CHICAGO — AFL-CIO delegates voted on Tuesday to nearly double spending to recruit new members, a day after two of its key unions severed ties to the labor federation complaining about declining membership.

Delegates representing some 50 unions and 10 million members passed a resolution that will devote $22.5 million to organizing efforts, up from $12.5 million last year.

The measure also asks affiliate unions to spend 30 percent of their annual budgets on organizing and promote mergers of smaller unions to increase leverage on employers.

Defections by the Teamsters and service workers’ unions on Monday siphoned more than 3 million members and $18 million in annual dues from the parent AFL-CIO’s $125 million budget.

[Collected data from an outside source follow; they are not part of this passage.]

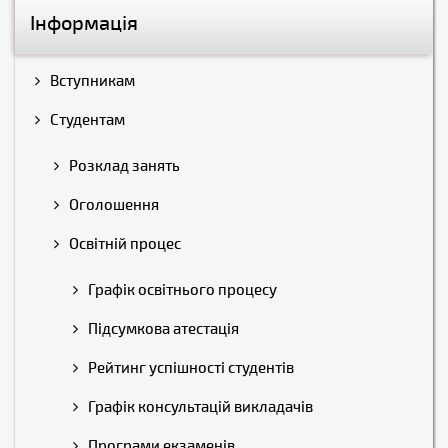
Інформація
Вступникам
Студентам
Розклад занять
Оголошення
Освітній процес
Графік освітнього процесу
Підсумкова атестація
Рейтинг успішності студентів
Графік консультацій викладачів
Програми екзаменів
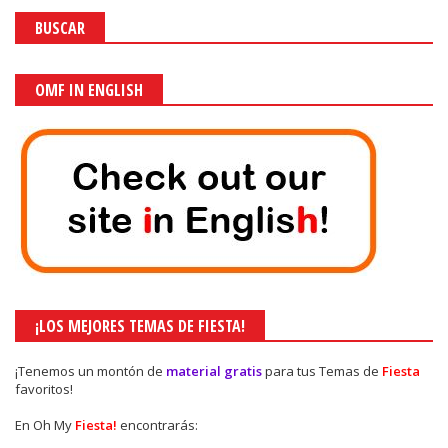
BUSCAR
OMF IN ENGLISH
¡LOS MEJORES TEMAS DE FIESTA!
¡Tenemos un montón de
material gratis
para tus Temas de
Fiesta
favoritos!
En Oh My
Fiesta!
encontrarás:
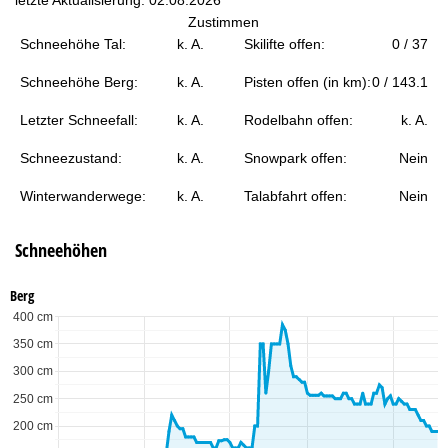
t
Zustimmen
Schneehöhe Tal:
k. A.
Skilifte offen:
0 / 37
e
Schneehöhe Berg:
k. A.
Pisten offen (in km):
0 / 143.1
Letzter Schneefall:
k. A.
Rodelbahn offen:
k. A.
Schneezustand:
k. A.
Snowpark offen:
Nein
Winterwanderwege:
k. A.
Talabfahrt offen:
Nein
Schneehöhen
Berg
400 cm
350 cm
300 cm
250 cm
200 cm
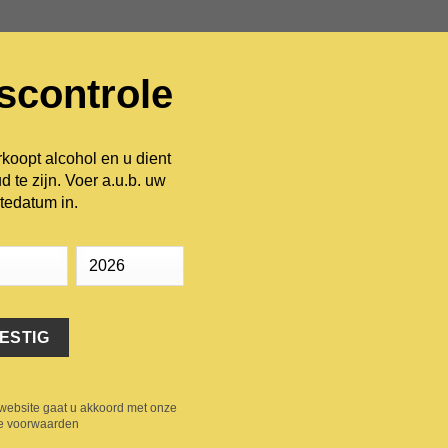
dscontrole
INFORMATIE
WIJNHUIZEN
CONTACT
oopt alcohol en u dient
d te zijn. Voer a.u.b. uw
HOME
/
ROOD
tedatum in.
Comenge Biber
Add to
Wishlist
11.75
€
Druif: tempranillo
Land: Spanje
Regio: Ribera del Duero
website gaat u akkoord met onze
Comenge Biberius aantal
e voorwaarden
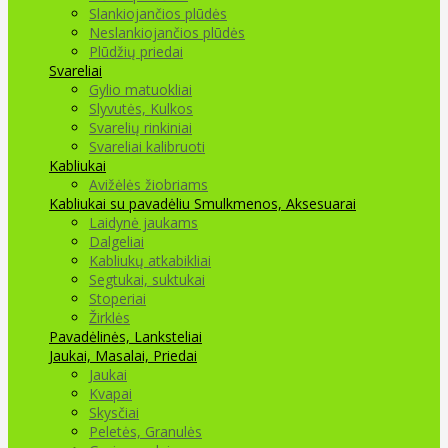
Slankiojančios plūdės
Neslankiojančios plūdės
Plūdžių priedai
Svareliai
Gylio matuokliai
Slyvutės, Kulkos
Svarelių rinkiniai
Svareliai kalibruoti
Kabliukai
Avižėlės žiobriams
Kabliukai su pavadėliu
Smulkmenos, Aksesuarai
Laidynė jaukams
Dalgeliai
Kabliukų atkabikliai
Segtukai, suktukai
Stoperiai
Žirklės
Pavadėlinės, Lanksteliai
Jaukai, Masalai, Priedai
Jaukai
Kvapai
Skysčiai
Peletės, Granulės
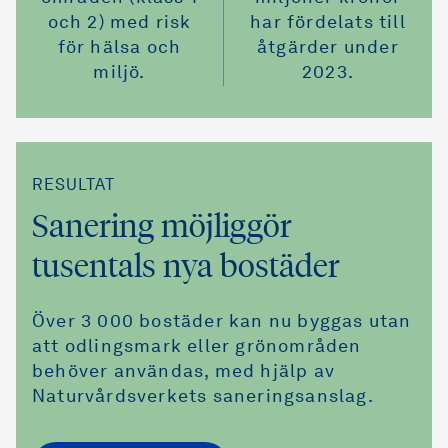
och 2) med risk
har fördelats till
för hälsa och
åtgärder under
miljö.
2023.
RESULTAT
Sanering möjliggör
tusentals nya bostäder
Över 3 000 bostäder kan nu byggas utan
att odlingsmark eller grönområden
behöver användas, med hjälp av
Naturvårdsverkets saneringsanslag.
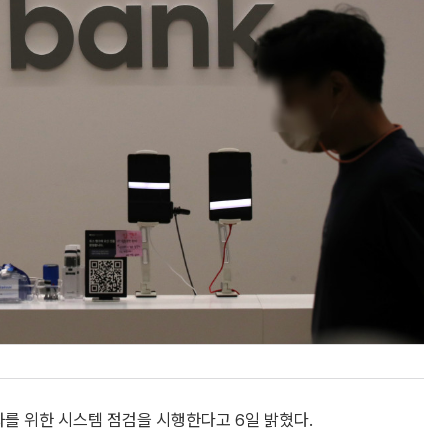
를 위한 시스템 점검을 시행한다고 6일 밝혔다.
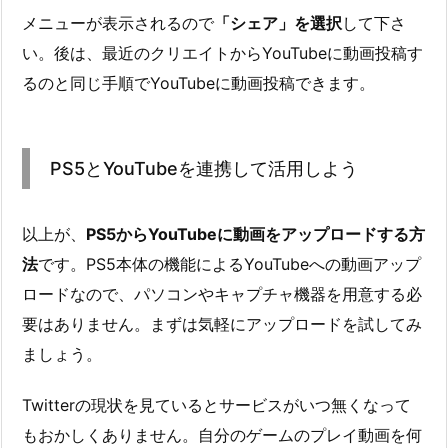
メニューが表示されるので
「シェア」を選択
して下さ
い。後は、最近のクリエイトからYouTubeに動画投稿す
るのと同じ手順でYouTubeに動画投稿できます。
PS5とYouTubeを連携して活用しよう
以上が、
PS5からYouTubeに動画をアップロードする方
法
です。PS5本体の機能によるYouTubeへの動画アップ
ロードなので、パソコンやキャプチャ機器を用意する必
要はありません。まずは気軽にアップロードを試してみ
ましょう。
Twitterの現状を見ているとサービスがいつ無くなって
もおかしくありません。自分のゲームのプレイ動画を何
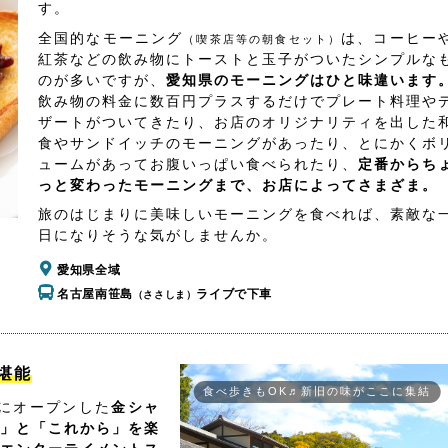
す。
全国的なモーニング
は、コーヒー
（喫茶店等の朝食セット）
紅茶などの飲み物にトーストと玉子がついたシンプルな
のが多いですが、
愛知県のモーニングはひと味違います
飲み物の料金に数百円プラスするだけでプレート料理や
ザートがついてきたり、お店のオリジナリティを出した
食やサンドイッチのモーニングがあったり、とにかくボ
ュームがあってお腹いっぱい食べられたり、
定番からち
っと変わったモーニングまで、お店によってさまざま。
旅のはじまりに美味しいモーニングを食べれば、素敵な
日になりそうな気がしませんか。
愛知県全域
名古屋南笹島
ライブで下車
（ささしま）
堪能
食べ歩きもOK♬新旧の味がここに集結
所にオープンした
金シャ
」と「これから」を楽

“It will hurt us,” said AFL-CIO treasurer Richard Trumka said of the defection by the 1.4-million-member Teamsters and the 1.8-million-member Service Employees International Union.

Trumka said union leaders will meet in two weeks to figure out how to raise the money for the organizing drive.

Three smaller unions — the Laborers union, the United Food and Commercial Workers, and the United Farm Workers — had previously joined with the Teamsters and service workers in forming a group aimed at changing what leaders called the AFL-CIO’s antiquated approach.

It was not clear whether the smaller unions would also leave the AFL-CIO during this week’s convention, a union spokesmen said.

The dissidents charge the AFL-CIO devotes too much of its resources to political lobbying and the central office.

Leaders of the two breakaway unions pledged to use more resources to organize and enroll workers.

“We should expect to see more organizing from those groups inside the AFL-CIO and those outside,” said Mike Asensio, a labor relations lawyer from Columbus, Ohio. “There will be a lot of competition and resources put out to go after nonunion employees.”

The internal rift comes amid what some analysts perceive as labor’s waning influence in both the workplace and the voting booth and uncertainty about the direction of the labor movement.

“This is good news for the corporations and political conservatives,” said Harvard University economist James Medoff. “A divided labor movement is a weaker labor movement and employers know this very well.”

But other labor analysts said the split could spark competition for union membership and revive the declining labor movement.

The AFL-CIO, led by John Sweeney, has condemned the dissidents’ departures at a time when organized labor feels under siege by what it views as an unfriendly Republican

administration and Republican-dominated Congress.

Since Sweeney assumed leadership of the federation in 1995, union membership has fallen from 15.5 percent of the U.S. work force to 12.5 percent. Reasons for the decline include the rise of anti-union giants such as Wal-Mart and the moving of jobs overseas.